In previous posts, I've described what federated learning is and what it would actually require. This post is about what happened when I tried to understand the algorithm that the project was supposed to implement - and what that understanding revealed about the project itself.

The Algorithm

The Pathway Generator is a predictive tool originally developed at Janus Rehabilitation in Reykjavik, with academic involvement from the University of Stirling (Haraldsson et al., 2017). It takes historical data about individuals - their health, circumstances, skills, employment history - and uses this to predict which rehabilitation pathways are most likely to succeed. Thomson et al. (2022), a paper co-authored by several of the consortium's academic partners and much of the management documented 188 predictor variables used in the Icelandic system's factor analysis, giving some indication of the scale of data infrastructure involved. By the time I arrived, the algorithm had been adopted - symbolically at least as something that was going to be 'implemented' in our organisation, or organisational context. The algorithm was what made the project "data-driven"; it was what justified the language of machine learning and AI in the funding application.

When I arrived as a designer, nobody could describe how it worked in any detail. People could say what it was for - predicting rehabilitation outcomes or pathways - and they could point to the Icelandic implementation as 'proof' that it worked, but there wasn't a demo of it or despite repeated enquiries any chance to see or talk to people in Iceland using this tool. I was given access to what still seemed quite crude or experimental python code. The data pipeline for the underlying data for actually running the algorithm was opaque. But the questions I needed to answer in order to do useful service design work - what data it requires, in what format, from what sources, assessed and governed by what protocols, stored in what systems - had no clear answers. Not because people were withholding information, but because the algorithm had been adopted at a level of abstraction that didn't require those questions to be answered, or hadn't before now.

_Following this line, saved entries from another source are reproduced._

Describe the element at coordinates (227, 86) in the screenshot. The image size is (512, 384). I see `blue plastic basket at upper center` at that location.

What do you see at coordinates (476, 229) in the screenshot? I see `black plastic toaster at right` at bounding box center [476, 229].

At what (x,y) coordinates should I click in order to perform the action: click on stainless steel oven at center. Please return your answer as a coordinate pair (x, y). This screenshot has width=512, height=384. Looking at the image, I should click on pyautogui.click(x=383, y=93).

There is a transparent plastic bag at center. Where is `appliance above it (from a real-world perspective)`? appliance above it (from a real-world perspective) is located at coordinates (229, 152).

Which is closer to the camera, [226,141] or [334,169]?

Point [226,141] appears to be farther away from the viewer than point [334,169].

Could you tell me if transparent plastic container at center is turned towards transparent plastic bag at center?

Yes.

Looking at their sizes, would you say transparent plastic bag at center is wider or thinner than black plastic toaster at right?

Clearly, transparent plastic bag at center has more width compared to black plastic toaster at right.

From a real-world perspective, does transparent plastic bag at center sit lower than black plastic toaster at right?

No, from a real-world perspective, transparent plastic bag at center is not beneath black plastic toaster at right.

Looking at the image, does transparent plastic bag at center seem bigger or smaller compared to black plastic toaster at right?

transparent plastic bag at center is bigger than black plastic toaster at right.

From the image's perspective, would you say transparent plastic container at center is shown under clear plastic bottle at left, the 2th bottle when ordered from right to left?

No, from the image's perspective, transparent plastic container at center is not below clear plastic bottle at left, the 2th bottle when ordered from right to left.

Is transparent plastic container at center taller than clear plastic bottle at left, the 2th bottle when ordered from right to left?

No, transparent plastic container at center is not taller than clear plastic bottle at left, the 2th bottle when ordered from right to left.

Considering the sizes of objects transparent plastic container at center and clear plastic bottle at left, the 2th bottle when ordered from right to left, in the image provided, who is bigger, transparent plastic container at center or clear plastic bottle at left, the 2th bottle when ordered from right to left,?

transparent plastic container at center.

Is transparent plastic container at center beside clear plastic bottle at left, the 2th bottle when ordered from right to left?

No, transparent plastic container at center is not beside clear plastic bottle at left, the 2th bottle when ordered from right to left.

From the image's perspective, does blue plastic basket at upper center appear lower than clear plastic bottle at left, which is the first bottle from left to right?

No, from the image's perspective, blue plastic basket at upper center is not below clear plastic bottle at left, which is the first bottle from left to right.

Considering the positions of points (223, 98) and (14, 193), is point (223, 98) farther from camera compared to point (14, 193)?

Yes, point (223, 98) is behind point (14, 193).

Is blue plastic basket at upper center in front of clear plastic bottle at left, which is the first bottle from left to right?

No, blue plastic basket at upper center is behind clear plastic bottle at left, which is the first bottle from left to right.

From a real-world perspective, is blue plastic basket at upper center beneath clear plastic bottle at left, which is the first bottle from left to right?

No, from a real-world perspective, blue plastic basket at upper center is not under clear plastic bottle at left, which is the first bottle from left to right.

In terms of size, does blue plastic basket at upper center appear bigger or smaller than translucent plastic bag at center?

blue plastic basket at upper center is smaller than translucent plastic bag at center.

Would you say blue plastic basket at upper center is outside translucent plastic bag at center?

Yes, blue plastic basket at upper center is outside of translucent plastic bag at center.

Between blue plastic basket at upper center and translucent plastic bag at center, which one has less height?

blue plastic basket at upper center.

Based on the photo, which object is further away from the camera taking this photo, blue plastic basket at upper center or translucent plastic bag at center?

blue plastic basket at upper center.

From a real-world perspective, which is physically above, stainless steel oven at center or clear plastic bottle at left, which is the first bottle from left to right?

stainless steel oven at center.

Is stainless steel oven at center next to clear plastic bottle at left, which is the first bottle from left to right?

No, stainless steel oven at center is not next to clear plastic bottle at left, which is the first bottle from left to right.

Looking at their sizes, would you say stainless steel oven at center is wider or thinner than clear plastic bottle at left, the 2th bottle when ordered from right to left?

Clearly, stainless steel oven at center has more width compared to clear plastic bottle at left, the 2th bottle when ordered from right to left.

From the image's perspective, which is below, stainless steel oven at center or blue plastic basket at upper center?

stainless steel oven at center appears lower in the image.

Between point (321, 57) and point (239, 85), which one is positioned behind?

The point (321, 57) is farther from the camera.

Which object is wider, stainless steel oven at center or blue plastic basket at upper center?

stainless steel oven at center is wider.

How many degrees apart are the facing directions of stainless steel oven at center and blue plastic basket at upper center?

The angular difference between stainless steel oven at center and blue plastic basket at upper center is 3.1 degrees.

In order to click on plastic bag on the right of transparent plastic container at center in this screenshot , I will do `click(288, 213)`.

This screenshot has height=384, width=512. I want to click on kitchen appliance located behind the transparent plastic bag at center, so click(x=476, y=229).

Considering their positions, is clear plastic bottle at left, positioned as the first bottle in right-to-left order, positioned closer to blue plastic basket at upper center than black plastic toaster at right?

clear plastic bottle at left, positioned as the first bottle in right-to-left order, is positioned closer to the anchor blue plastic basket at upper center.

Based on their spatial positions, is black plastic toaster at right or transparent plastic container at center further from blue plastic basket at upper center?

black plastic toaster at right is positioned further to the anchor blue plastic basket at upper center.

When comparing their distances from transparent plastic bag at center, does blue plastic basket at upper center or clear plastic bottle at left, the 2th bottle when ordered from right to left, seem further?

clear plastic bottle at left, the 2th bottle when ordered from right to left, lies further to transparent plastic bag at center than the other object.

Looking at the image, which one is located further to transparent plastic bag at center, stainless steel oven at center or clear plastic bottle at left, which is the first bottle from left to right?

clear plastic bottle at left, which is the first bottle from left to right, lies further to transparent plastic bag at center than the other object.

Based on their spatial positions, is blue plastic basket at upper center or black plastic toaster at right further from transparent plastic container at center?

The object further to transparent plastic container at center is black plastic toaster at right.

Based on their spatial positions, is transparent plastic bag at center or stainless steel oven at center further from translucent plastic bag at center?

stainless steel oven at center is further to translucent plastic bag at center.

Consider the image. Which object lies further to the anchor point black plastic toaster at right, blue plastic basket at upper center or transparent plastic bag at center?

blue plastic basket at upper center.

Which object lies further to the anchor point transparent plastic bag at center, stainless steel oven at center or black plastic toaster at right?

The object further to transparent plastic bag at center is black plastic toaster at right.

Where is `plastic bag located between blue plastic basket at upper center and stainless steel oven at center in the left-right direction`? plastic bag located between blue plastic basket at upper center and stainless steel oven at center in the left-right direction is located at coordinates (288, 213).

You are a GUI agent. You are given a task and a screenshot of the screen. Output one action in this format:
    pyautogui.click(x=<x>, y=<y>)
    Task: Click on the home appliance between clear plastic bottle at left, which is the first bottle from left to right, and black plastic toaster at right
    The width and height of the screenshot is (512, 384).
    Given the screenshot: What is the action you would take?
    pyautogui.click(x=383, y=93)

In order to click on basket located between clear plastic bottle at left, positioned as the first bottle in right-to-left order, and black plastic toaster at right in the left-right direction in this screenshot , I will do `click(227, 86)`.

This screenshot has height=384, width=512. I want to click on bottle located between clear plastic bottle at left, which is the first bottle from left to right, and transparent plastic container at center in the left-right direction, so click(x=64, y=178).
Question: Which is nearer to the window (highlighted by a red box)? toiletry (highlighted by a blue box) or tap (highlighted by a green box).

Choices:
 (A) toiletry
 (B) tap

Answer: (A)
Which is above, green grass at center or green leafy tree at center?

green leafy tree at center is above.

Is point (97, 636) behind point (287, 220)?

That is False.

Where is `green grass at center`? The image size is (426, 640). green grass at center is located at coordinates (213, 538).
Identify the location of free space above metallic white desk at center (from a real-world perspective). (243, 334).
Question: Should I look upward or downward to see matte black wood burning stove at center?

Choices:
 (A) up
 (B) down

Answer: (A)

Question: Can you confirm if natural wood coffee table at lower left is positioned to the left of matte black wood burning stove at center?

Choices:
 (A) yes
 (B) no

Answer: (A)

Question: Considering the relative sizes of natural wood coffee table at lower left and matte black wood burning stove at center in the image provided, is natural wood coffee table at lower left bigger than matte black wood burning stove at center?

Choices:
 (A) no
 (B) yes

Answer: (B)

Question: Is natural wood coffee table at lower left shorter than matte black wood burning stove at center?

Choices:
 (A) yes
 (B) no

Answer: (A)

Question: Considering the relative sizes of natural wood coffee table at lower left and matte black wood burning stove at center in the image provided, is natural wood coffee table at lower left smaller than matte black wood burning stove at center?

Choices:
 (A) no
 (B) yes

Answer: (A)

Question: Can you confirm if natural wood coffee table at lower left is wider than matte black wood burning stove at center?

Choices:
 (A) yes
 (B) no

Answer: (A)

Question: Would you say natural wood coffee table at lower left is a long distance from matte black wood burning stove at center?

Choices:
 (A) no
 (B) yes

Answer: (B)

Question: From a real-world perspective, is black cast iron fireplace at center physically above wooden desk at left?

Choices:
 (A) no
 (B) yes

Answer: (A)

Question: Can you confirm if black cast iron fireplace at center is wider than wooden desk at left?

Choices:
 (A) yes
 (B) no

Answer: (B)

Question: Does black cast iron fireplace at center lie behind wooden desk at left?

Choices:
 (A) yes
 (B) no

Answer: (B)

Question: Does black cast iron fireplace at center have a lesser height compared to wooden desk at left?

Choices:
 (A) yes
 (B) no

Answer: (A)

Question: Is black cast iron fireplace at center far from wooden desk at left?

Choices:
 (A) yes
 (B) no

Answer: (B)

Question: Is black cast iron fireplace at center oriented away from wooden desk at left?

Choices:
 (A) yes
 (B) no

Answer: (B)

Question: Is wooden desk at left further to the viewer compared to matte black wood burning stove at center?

This wasn't unique to the Pathway Generator. "Data science" itself was functioning as a floating signifier across the project - a term that different stakeholders filled with entirely different content, enabling apparent agreement without actual alignment. For some partners it meant the Pathway Generator itself. For others it meant the idea of using data to inform decision-making in some way, without any specific algorithm in mind. For others it meant the promise of a future state where data would be used to support rehabilitation, without any specific tools or processes in mind.

None of this, obviously, bares any relation to Federated Learning, which is a specific technical approach to training machine learning models on distributed data.

Working Backwards from the Algorithm

The approach I adopted was to work backwards from the algorithm. Start from what the Pathway Generator claims to produce, and trace its dependencies down through every layer: what decision logic it applies, what types of assessment feed it, what variables it expects, in what format, from what institutional systems.

Burns and Hajdukiewicz (2017) describe something similar in Work Domain Analysis, which uses an abstraction hierarchy to decompose a system from its functional purposes down through its abstract and generalised functions to its physical forms and material constraints. This, and the wider Ecological Interface Design approach it is part of has been a core background influence on my own professional practice since my time at Brunel.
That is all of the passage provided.